Tessa Schlesinger on March 15, 2019:

Rupert, are you saying that the permanent underclass is more guilty of crime than the upper middle class and the rich are guilty of white collar crime? According to an article I read yesterday in the Guardian, white collar crime is no longer prosecuted in the USA as a result of resources being used to pursue terrorism, etc. instead.

There is a far greater (per capita) underclass in the UK, and the UK does not have the per capita percentage of people in prison. In South Africa, where I am currently living, and in South America, there are far greater numbers of murder and rape, etc. Yet, still the per capita rate of imprisonment is nowhere near as high as in America. America has the highest number of per capita people in prison than anywhere else in the world.

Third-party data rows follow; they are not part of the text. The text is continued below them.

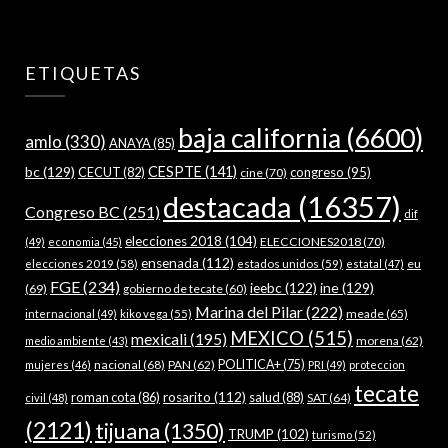
ETIQUETAS
baja california
(6600)
amlo
(330)
ANAYA
(85)
bc
(129)
CESPTE
(141)
CECUT
(82)
congreso
(95)
cine
(70)
destacada
(16357)
Congreso BC
(251)
dif
elecciones 2018
(104)
ELECCIONES2018
(70)
(49)
economia
(45)
ensenada
(112)
estados unidos
(59)
eu
elecciones 2019
(58)
estatal
(47)
FGE
(234)
ieebc
(122)
ine
(129)
(69)
gobierno de tecate
(60)
Marina del Pilar
(222)
meade
(65)
internacional
(49)
kiko vega
(55)
MEXICO
(515)
mexicali
(195)
morena
(62)
medio ambiente
(43)
nacional
(68)
PAN
(62)
POLITICA+
(75)
mujeres
(46)
PRI
(49)
proteccion
tecate
roman cota
(86)
rosarito
(112)
salud
(88)
SAT
(64)
civil
(48)
(2121)
tijuana
(1350)
TRUMP
(102)
turismo
(52)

Miebakagh Fiberesima from Port Harcourt, Rivers State, NIGERIA. on March 15, 2019:

Hello, Ruperts, thanks for sharing. Prison is a very bad place. Knowing this, one wonders why people still commit violence, crimes, and so on to merit a prison setence. Thanks again, and have a great weekend.

Rupert Taylor (author) from Waterloo, Ontario, Canada on March 15, 2019:

Hi Tessa

I suspect there is something to the argument that prison privatizing encourages filling up cells. Elsewhere on HubPages I wrote “In August 2011, juvenile court judge Mark Ciavarella Jr., of Pennsylvania was given a 28-year prison sentence after he and another judge were convicted in a bribery scheme. The Scranton Times-Tribune reported that Ciavarella admitted ‘to tax charges and fraud for taking nearly $1 million from the builder of a for-profit detention center ...’ In return, he sentenced juvenile offenders to the privately run facilities, although he fiercely denied selling ‘kids for cash.’ ”

However, I think the presence of a permanent underclass and the social dysfunction that goes along with poverty and exclusion is a greater cause.

Tessa Schlesinger on March 15, 2019:

Very informative. America has the highest per capita number of prisoners in the world. I wonder if part of this is that prisons are for profit.